The other factor that makes ordinary people worth reading about is watching them cope with extraordinary situations. Seeing ordinary people deal with weird situations is, in fact, the core of a whole lot of stories, but paranormal stories have the chance to get really
extra
ordinary. So once you have your regular character fully developed and breathing nicely, you add the supernatural.

This is where the fun begins. How will your protagonist react when the magic shows up? See, the readers are regular people with (as observed above) one or two things that make them feel a little different, and if you've done your job, they're empathizing with the protagonist. On one level or another, they're pretending to be — or wanting to be — your main character. The only thing they're missing is honest-to-goodness magic, and it's your duty to supply it so they can face it right along with your protagonist.

So once you establish your character's normal life, you introduce the supernatural element(s) you chose from chapter two.

How soon? Depends, really. Some authors introduce it on the first page. Lucienne Diver's protagonist wakes up as a new vampire in her underground coffin in the opening paragraph of
Vamped
. Other authors take a little longer. Stephen King and Peter Straub barely hint at supernatural events when a seagull seems to stare at young Jack early on, but don't really get going on the magic until chapter three, when Jack talks to Speedy Parkway about the supernatural world known as the Territories. More in the middle is Christopher Moore's
A Dirty Job
, which hints at magic when Charlie's wife dies in chapter one and becomes much more supernatural when various objects in Charlie's shop acquire a magical red glow in chapter two. Chapter three starts with the wonderful line, “It was two weeks before Charlie left the apartment and walked down to the auto-teller on Columbus Avenue where he first killed a guy. His weapon of choice was the number forty-one bus.” From then on, a supernatural blizzard of demons, death goddesses, and hellhounds tears through nearly every page.
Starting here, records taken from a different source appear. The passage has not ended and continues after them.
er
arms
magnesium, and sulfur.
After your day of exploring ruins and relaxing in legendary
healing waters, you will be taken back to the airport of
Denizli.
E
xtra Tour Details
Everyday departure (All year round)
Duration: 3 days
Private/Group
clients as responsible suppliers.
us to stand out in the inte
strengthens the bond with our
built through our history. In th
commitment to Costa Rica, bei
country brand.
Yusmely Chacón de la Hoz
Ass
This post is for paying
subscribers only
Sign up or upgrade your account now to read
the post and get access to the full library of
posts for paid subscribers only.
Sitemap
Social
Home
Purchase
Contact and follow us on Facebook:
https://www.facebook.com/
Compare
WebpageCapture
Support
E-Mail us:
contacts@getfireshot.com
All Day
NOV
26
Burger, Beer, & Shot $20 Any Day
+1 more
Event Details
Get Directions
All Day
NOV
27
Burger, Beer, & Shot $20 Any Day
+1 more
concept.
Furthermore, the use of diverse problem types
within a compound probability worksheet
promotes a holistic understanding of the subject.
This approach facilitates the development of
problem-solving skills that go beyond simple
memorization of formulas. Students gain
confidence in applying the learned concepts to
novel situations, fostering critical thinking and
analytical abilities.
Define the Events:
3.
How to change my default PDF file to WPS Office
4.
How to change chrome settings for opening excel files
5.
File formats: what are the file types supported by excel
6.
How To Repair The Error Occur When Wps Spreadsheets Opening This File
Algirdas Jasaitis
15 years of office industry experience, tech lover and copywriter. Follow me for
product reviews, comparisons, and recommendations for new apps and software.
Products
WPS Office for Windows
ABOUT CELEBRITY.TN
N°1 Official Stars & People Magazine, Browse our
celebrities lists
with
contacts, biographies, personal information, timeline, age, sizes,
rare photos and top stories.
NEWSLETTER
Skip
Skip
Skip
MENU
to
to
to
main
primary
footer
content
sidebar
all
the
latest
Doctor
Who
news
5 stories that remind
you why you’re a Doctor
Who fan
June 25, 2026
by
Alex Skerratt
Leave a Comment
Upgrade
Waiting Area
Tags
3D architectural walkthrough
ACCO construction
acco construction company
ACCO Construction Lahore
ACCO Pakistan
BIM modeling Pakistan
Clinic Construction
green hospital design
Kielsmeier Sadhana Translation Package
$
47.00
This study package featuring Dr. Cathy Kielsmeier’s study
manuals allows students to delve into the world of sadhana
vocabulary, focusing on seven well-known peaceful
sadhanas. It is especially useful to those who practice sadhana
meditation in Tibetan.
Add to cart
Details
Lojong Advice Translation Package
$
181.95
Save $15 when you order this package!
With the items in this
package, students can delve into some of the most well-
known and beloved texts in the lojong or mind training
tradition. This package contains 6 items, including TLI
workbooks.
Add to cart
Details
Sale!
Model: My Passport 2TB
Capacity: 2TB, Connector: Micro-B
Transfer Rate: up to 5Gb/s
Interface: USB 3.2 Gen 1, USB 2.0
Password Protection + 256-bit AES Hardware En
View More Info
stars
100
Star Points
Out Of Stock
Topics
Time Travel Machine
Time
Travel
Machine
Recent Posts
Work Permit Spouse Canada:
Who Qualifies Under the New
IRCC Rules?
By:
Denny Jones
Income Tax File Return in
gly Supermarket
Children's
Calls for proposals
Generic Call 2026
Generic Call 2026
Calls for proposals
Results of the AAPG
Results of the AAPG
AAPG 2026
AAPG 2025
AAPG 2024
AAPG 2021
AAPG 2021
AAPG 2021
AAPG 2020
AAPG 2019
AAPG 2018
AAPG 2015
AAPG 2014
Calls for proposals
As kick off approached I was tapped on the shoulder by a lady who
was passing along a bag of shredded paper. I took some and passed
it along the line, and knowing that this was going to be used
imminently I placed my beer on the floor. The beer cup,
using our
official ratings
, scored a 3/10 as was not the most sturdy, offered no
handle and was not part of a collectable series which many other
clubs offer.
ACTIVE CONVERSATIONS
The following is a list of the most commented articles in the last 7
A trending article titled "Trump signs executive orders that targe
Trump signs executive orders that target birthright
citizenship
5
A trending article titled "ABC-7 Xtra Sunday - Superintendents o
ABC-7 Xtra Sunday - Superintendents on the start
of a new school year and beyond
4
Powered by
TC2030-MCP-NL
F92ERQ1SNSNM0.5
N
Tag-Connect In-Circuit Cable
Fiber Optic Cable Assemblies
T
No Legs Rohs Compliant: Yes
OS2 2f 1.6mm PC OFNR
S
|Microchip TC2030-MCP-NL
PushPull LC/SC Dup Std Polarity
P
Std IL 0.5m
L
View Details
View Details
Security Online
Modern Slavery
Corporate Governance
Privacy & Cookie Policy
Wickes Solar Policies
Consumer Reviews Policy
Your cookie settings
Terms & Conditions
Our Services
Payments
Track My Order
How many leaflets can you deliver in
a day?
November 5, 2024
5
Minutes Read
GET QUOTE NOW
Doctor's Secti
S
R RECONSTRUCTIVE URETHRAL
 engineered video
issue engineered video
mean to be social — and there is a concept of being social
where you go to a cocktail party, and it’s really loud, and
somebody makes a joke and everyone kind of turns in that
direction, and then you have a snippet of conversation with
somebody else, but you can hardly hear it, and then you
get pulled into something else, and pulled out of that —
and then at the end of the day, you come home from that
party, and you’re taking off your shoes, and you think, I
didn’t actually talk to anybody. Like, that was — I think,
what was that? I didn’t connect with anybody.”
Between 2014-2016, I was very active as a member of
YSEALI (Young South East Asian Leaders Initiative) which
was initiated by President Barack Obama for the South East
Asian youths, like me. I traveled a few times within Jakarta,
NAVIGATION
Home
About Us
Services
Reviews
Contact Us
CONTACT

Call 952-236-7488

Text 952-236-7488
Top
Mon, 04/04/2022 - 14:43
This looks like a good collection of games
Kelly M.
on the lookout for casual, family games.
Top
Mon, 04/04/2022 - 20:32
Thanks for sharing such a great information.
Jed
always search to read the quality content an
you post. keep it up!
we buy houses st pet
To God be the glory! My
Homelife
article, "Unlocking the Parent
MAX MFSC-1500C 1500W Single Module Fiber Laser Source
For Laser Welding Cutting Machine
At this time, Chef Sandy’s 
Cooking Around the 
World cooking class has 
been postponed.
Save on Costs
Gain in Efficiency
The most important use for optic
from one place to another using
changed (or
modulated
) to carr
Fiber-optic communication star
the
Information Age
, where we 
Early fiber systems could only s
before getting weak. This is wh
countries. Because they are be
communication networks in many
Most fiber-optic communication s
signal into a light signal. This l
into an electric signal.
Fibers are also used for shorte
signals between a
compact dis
As a general rule, you'll want to introduce the supernatural element as early as possible. Otherwise your readers will start to wonder when the magic's going to show up, and they rightfully get upset if you hold back. Edward Eager sums it up very well through one of his characters in
Seven-Day Magic:

[Barnaby] shut the cover with a disgusted bang.

“I thought so,” he said. “Of all the gyps! It calls itself The Magic Door, but there's not a speck of real magic in it anywhere! It's just about this boy that learns to get along with these other people by being friendly and stuff. And the magic door's just the door of good fellowship or something. Man, do I despise a book like that!”

And the others could not have agreed with him more.

 

So get moving on the magic.

Once it shows up,
show us how the character reacts
. That's most of the fun. We want to see your main character's surprise, shock, elation, desire, fear, curiosity, or whatever other strong emotions smack him upside the head when he first realizes that selkies really do exist and he's just met one, or that the rusty old sword left to him by his great-uncle is an artifact of great power and a circle of sorcerers intends to kill him for it. It's what Bilbo Baggins felt when he picked up a ring that would turn him invisible, what Lucy Pevensie felt when she first crossed into Narnia, and what Charlie Asher felt when he realized he'd been recruited to take a job as Death. This “holy cow” response is called
the sense of wonder
and is practically a requirement of paranormal novels. We'll get into details of how to make your readers feel the character's emotions in chapter eight.